Tofacitinib Effective in RA After Poor Response to Biologics

Alice Goodman

November 15, 2012

WASHINGTON — Tofacitinib, which was recently approved by the US Food and Drug Administration for the treatment of moderate to severe rheumatoid arthritis (RA) not responsive to methotrexate, is effective in patients with a suboptimal response to previous biologic therapies. The response to the drug was maintained during 2-year extension studies.

Lead investigator G.R. Burmester, MD, from the Charité University Hospital in Berlin, Germany, reported the results here at ACR 2012.

"We observed a consistent improvement in signs and symptoms, physical function, and patient-reported outcomes with tofacitinib, regardless of whether patients had an inadequate response to 1 or 2 previous TNF [tumor necrosis factor] inhibitors. No new safety signals emerged during the trial," said Dr. Burmester.

At last year's annual ACR meeting, Dr. Burmester reported the results of a study in which 399 patients with an inadequate response to TNF inhibitors were treated with tofacitinib. This year, he reported pooled data from 614 patients with an inadequate response to TNF inhibitors who were enrolled in phase 2 and 3 trials and treated with tofacitinib for 24 months.

Both 5 mg and 10 mg of tofacitinib were superior to placebo on the ACR20/50/70 scale at month 3. The same pattern was observed whether patients failed on 1, 2, or 3 previous TNF inhibitors, he reported.

At month 3, patient-reported outcomes for physical function (Health Assessment Questionnaire-Disability Index (HAQ-DI), body pain (SF-36), and fatigue (FACIT) were significantly better in both tofacitinib groups than in the placebo group.

To analyze long-term efficacy in 2 large phase 3 trials and 3 long-term open-label extension studies, data were pooled for both tofacitinib doses. Not all patients completed 24 months of therapy, he explained.

However, ACR20/50/70 responses were maintained over 24 months, as were disease activity score (DAS)28 remission rates.

"Low disease activity, as measured by the DAS score, was reached in about 40% of these difficult-to-treat patients. This is remarkable from a clinical standpoint," Dr. Burmester said during his presentation.

Responses to the 3 patient-reported outcome measures (HAQ-DI, SF-36, and FACIT), favoring tofacitinib, were consistent at 24 months.

Tofacitinib has 2 advantages, according to Eric L. Matteson, MD, from the Mayo Clinic in Rochester, Minnesota.

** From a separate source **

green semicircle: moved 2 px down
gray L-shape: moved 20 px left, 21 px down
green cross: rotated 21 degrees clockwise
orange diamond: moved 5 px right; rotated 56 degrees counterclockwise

It is a Janus kinase (JAK) inhibitor with a novel biochemical mechanism, and it is administered orally. "Both of these features will be attractive to physicians and patients," Dr. Matteson noted.

"Clinical trials don't represent RA patients at large because they have many exclusions. Whether tofacitinib is adopted in clinical practice will depend on its efficacy and safety.... Initially, tofacitinib will be used in patients who have failed on a biologic therapy," he explained.

The mechanism of action of tofacitinib is different than that of the 5 currently approved TNF inhibitors, and it is an oral drug, which will make it interesting to rheumatologists, he said.

The pricing structure will also be important. "My impression is that it will be similar to the price of currently available biologics, which are expensive," Dr. Matteson noted.

"Tofacitinib looks good in the initially promising trials. We need experience in routine clinical practice to define the role of this agent in moderate to severe RA," he concluded.

Dr. Burmester reports financial ties with Abbott, Bristol-Myers Squibb, Merck Sharpe and Dohme, Pfizer, Roche, and UCB. Dr. Matteson reports financial ties with Centecor/Johnson & Johnson, Genentech and Biogen Idec, Hoffman-La Roche, Human Genome Sciences, Pfizer, Novartis Pharmaceutical Corporation, Roche Pharmaceuticals, UCB Group, and Horizon Pharma.

ACR 2012: Abstract L12. Presented November 13, 2012.